🔥 Les essentiels de cette actualité
- Étude alarmante : polluants toxiques dans les écoles près de l’incinérateur d’Ivry. PFAS, dioxines et PCB détectés à des niveaux élevés.
- Enfants exposés à un cocktail chimique inquiétant dans l’air. Analyse d’un logement proche confirme la contamination.
- Collectif 3R dénonce l’absence de suivi des émissions. Demande d’analyses régulières pour identifier les sources de pollution.
- Inaction et mensonges des autorités face aux risques pour la santé publique. Les riverains réclament un air sain.
Une étude confirme la présence de polluants
Ce mercredi 24 septembre, le Collectif 3R, en collaboration avec Zero Waste France et Zero Waste Paris, a publié une étude menée d’octobre 2024 à février 2025 sur les filtres d’aération d’écoles proches de l’incinérateur d’Ivry-Paris XIII.
L’étude, réalisée avec l’aide des municipalités de Charenton-le-Pont et d’Ivry-sur-Seine, révèle la présence de PFAS, dioxines, PCB et hydrocarbures aromatiques polycycliques (HAP) dans tous les filtres analysés, à des niveaux bien supérieurs aux filtres témoins neufs.

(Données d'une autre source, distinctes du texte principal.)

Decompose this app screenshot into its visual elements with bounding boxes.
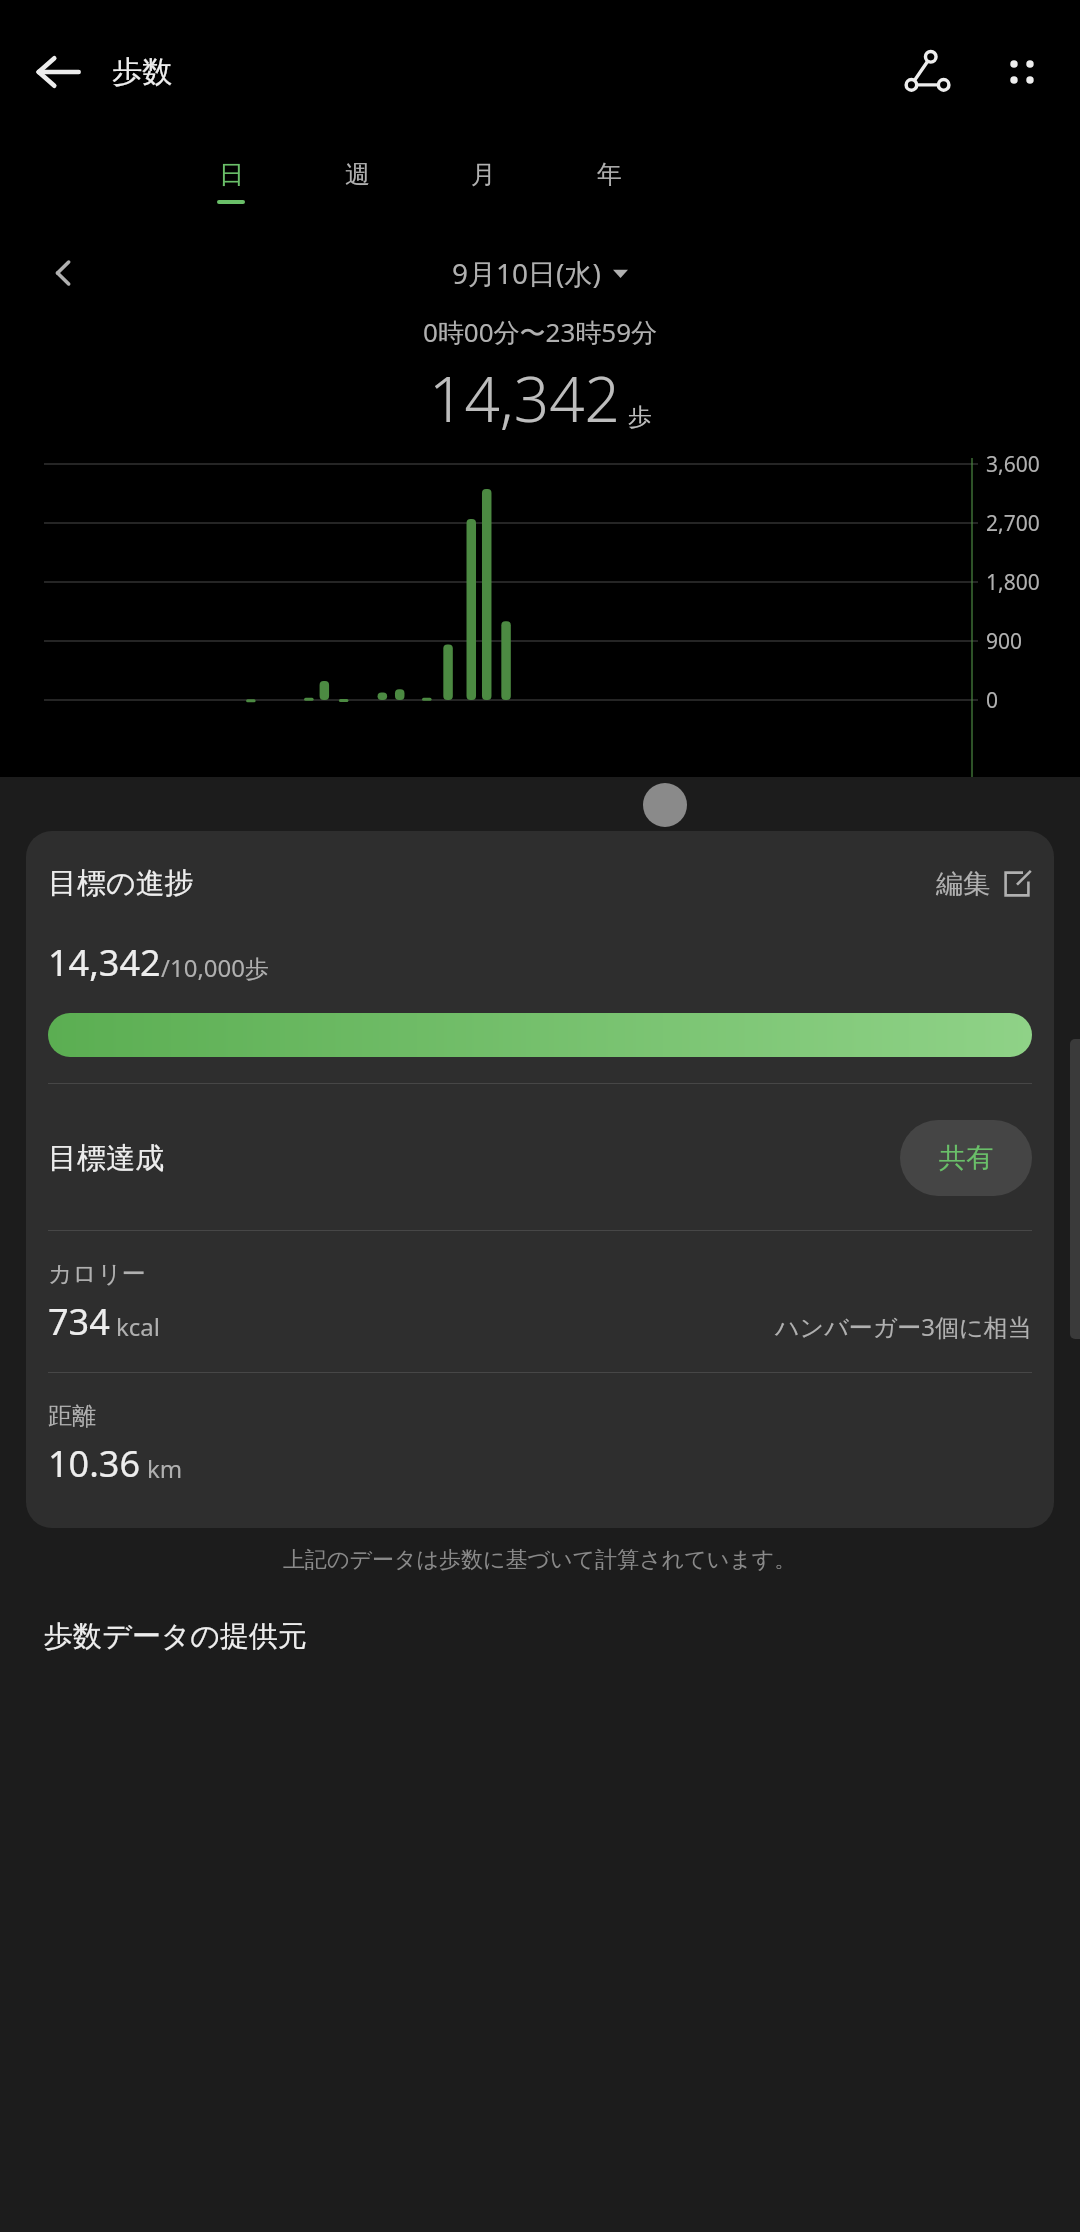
button[interactable]: 月 [452, 143, 514, 238]
staticText: 共有 [939, 1141, 993, 1175]
button[interactable]: 年 [578, 143, 640, 238]
staticText: km [147, 1452, 183, 1485]
button[interactable]: 9月10日(水) [452, 254, 628, 292]
staticText: 9月10日(水) [452, 254, 601, 292]
staticText: 2,700 [986, 509, 1040, 538]
button[interactable]: 日 [200, 143, 262, 238]
staticText: 14,342 [48, 938, 161, 987]
staticText: 週 [345, 159, 370, 190]
staticText: 18:00 [455, 807, 512, 837]
staticText: 0時00分〜23時59分 [423, 314, 658, 350]
staticText: カロリー [48, 1259, 146, 1289]
staticText: 900 [986, 627, 1023, 656]
staticText: 14,342 [429, 356, 620, 440]
staticText: 10.36 [48, 1439, 141, 1488]
staticText: 編集 [936, 867, 990, 901]
staticText: 歩数 [112, 53, 172, 91]
staticText: ハンバーガー3個に相当 [775, 1310, 1032, 1343]
button[interactable]: 共有 [900, 1120, 1032, 1196]
staticText: 0:00 [52, 807, 96, 837]
button[interactable]: More options [984, 34, 1060, 110]
staticText: 年 [597, 159, 622, 190]
staticText: kcal [116, 1310, 160, 1343]
staticText: 月 [471, 159, 496, 190]
staticText: 日 [219, 159, 244, 190]
staticText: 上記のデータは歩数に基づいて計算されています。 [283, 1546, 797, 1574]
staticText: 歩数データの提供元 [44, 1618, 308, 1655]
staticText: 734 [48, 1297, 110, 1346]
staticText: 3,600 [986, 450, 1040, 479]
button[interactable]: 編集 [936, 867, 1032, 901]
staticText: 24:00 [590, 772, 644, 801]
staticText: 距離 [48, 1401, 96, 1431]
button[interactable]: Share [890, 34, 966, 110]
button[interactable]: Back [20, 34, 96, 110]
staticText: 目標の進捗 [48, 865, 194, 902]
button[interactable]: 週 [326, 143, 388, 238]
staticText: 目標達成 [48, 1140, 164, 1177]
staticText: 12:00 [318, 807, 375, 837]
button[interactable]: Expand [643, 783, 687, 827]
staticText: 6:00 [190, 807, 234, 837]
staticText: 0 [986, 686, 999, 715]
staticText: 1,800 [986, 568, 1040, 597]
staticText: /10,000歩 [161, 951, 269, 984]
staticText: 歩 [628, 402, 652, 432]
button[interactable]: Previous day [36, 245, 92, 301]
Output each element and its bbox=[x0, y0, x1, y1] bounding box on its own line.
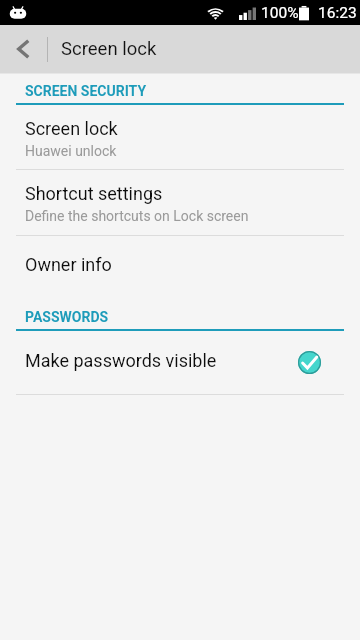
staticText: Owner info bbox=[25, 254, 112, 275]
button[interactable]: Back bbox=[0, 25, 46, 73]
staticText: Huawei unlock bbox=[25, 143, 117, 159]
staticText: SCREEN SECURITY bbox=[25, 83, 147, 99]
staticText: Shortcut settings bbox=[25, 183, 163, 204]
staticText: Screen lock bbox=[25, 118, 118, 139]
staticText: PASSWORDS bbox=[25, 309, 109, 325]
staticText: 16:23 bbox=[318, 4, 357, 22]
staticText: Screen lock bbox=[61, 38, 157, 60]
staticText: Define the shortcuts on Lock screen bbox=[25, 208, 249, 224]
staticText: Make passwords visible bbox=[25, 350, 217, 371]
button[interactable]: Shortcut settings bbox=[0, 170, 360, 235]
button[interactable]: Owner info bbox=[0, 236, 360, 289]
staticText: 100% bbox=[261, 4, 299, 22]
button[interactable]: Make passwords visible bbox=[0, 331, 360, 394]
button[interactable]: Screen lock bbox=[0, 105, 360, 169]
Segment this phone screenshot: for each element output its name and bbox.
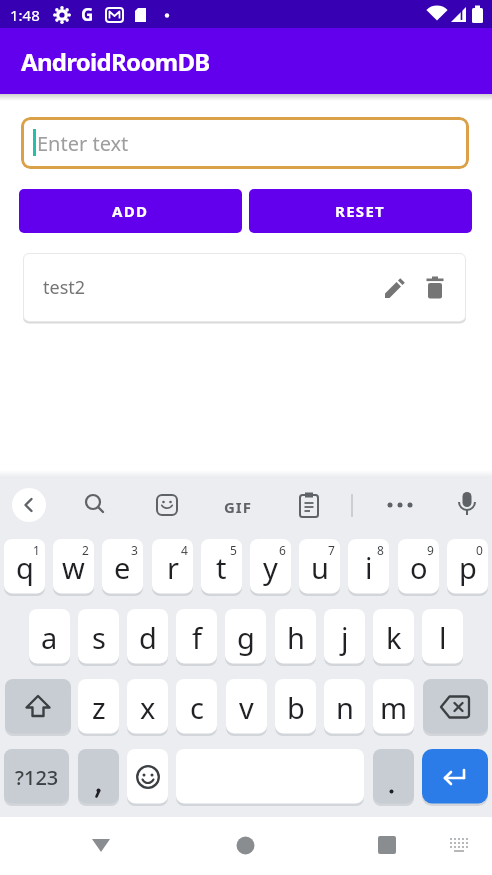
staticText: z — [92, 688, 106, 727]
button[interactable]: RESET — [249, 189, 472, 233]
button[interactable]: c — [176, 679, 217, 735]
button[interactable]: t — [201, 539, 242, 595]
button[interactable]: b — [275, 679, 316, 735]
button[interactable]: j — [324, 609, 365, 665]
button[interactable]: w — [53, 539, 94, 595]
button[interactable]: d — [127, 609, 168, 665]
staticText: 5 — [230, 542, 237, 558]
button[interactable]: Enter text — [21, 117, 469, 169]
button[interactable]: x — [127, 679, 168, 735]
staticText: j — [341, 618, 349, 657]
staticText: q — [16, 548, 34, 587]
button[interactable] — [365, 820, 409, 864]
button[interactable]: g — [225, 609, 266, 665]
button[interactable]: ?123 — [4, 749, 69, 805]
button[interactable]: y — [250, 539, 291, 595]
staticText: RESET — [335, 201, 386, 221]
staticText: p — [459, 548, 477, 587]
staticText: f — [192, 618, 202, 657]
button[interactable] — [5, 679, 71, 735]
staticText: GIF — [224, 497, 252, 517]
button[interactable]: n — [324, 679, 365, 735]
button[interactable] — [381, 274, 409, 302]
button[interactable] — [224, 820, 268, 864]
button[interactable] — [127, 749, 168, 805]
button[interactable] — [80, 820, 124, 864]
button[interactable] — [145, 483, 189, 527]
staticText: i — [365, 548, 373, 587]
staticText: ADD — [112, 201, 149, 221]
staticText: c — [190, 688, 204, 727]
staticText: 1 — [33, 542, 40, 558]
staticText: test2 — [43, 275, 86, 300]
staticText: u — [311, 548, 329, 587]
button[interactable]: q — [4, 539, 45, 595]
staticText: y — [263, 548, 278, 587]
staticText: t — [216, 548, 227, 587]
staticText: v — [239, 688, 254, 727]
button[interactable]: i — [348, 539, 389, 595]
button[interactable]: k — [373, 609, 414, 665]
button[interactable] — [78, 749, 119, 805]
staticText: g — [237, 618, 255, 657]
staticText: l — [439, 618, 447, 657]
button[interactable]: s — [78, 609, 119, 665]
staticText: Enter text — [37, 130, 129, 157]
staticText: s — [92, 618, 106, 657]
button[interactable]: h — [275, 609, 316, 665]
button[interactable]: f — [176, 609, 217, 665]
staticText: 4 — [181, 542, 188, 558]
staticText: r — [167, 548, 179, 587]
staticText: 0 — [476, 542, 483, 558]
staticText: 3 — [131, 542, 138, 558]
staticText: e — [114, 548, 131, 587]
staticText: d — [139, 618, 157, 657]
staticText: 1:48 — [10, 5, 40, 25]
staticText: x — [140, 688, 156, 727]
button[interactable]: test2 — [23, 253, 466, 322]
button[interactable]: m — [373, 679, 414, 735]
button[interactable] — [440, 820, 478, 864]
staticText: k — [386, 618, 402, 657]
staticText: 8 — [377, 542, 384, 558]
staticText: m — [380, 688, 408, 727]
button[interactable] — [421, 274, 449, 302]
staticText: n — [336, 688, 354, 727]
staticText: G — [81, 3, 94, 26]
button[interactable] — [373, 749, 414, 805]
button[interactable]: l — [422, 609, 463, 665]
button[interactable]: o — [398, 539, 439, 595]
button[interactable] — [378, 483, 422, 527]
staticText: 6 — [279, 542, 286, 558]
button[interactable]: r — [152, 539, 193, 595]
staticText: b — [287, 688, 305, 727]
button[interactable] — [423, 679, 488, 735]
button[interactable]: u — [299, 539, 340, 595]
button[interactable]: a — [29, 609, 70, 665]
staticText: w — [62, 548, 85, 587]
staticText: 9 — [427, 542, 434, 558]
staticText: o — [410, 548, 428, 587]
button[interactable] — [214, 483, 258, 527]
button[interactable]: v — [226, 679, 267, 735]
button[interactable] — [12, 488, 46, 522]
staticText: 7 — [328, 542, 335, 558]
button[interactable]: p — [447, 539, 488, 595]
staticText: a — [41, 618, 58, 657]
button[interactable]: e — [102, 539, 143, 595]
staticText: AndroidRoomDB — [21, 45, 210, 78]
button[interactable] — [445, 483, 489, 527]
button[interactable]: z — [78, 679, 119, 735]
button[interactable]: ADD — [19, 189, 242, 233]
button[interactable] — [73, 483, 117, 527]
button[interactable] — [287, 483, 331, 527]
staticText: ?123 — [15, 764, 59, 791]
button[interactable] — [422, 749, 488, 805]
staticText: h — [287, 618, 305, 657]
button[interactable] — [176, 749, 364, 805]
staticText: 2 — [82, 542, 89, 558]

Les filtres d’aération collectés montrent un cocktail chimique inquiétant. L’air extérieur autour des écoles est contaminé, et les enfants inhalent ces polluants pendant leurs cours.
Une analyse complémentaire, effectuée dans un logement à 700 mètres de l’incinérateur, a détecté des poussières contenant des taux de dioxines supérieurs à ceux observés dans des résidus d’incinérateurs hollandais, ainsi que des concentrations alarmantes de PFAS.
L’urgence d’une action concrète
Le Collectif 3R alerte sur l’absence de suivi continu des émissions de l’incinérateur.
Il demande l’analyse régulière des gaz pour identifier précisément les sources de pollution.
Les autorités restent silencieuses, laissant les citoyens exposés à ces substances toxiques sans contrôle strict.
L’incinérateur fonctionne depuis des décennies sans que l’on mesure réellement ses émissions.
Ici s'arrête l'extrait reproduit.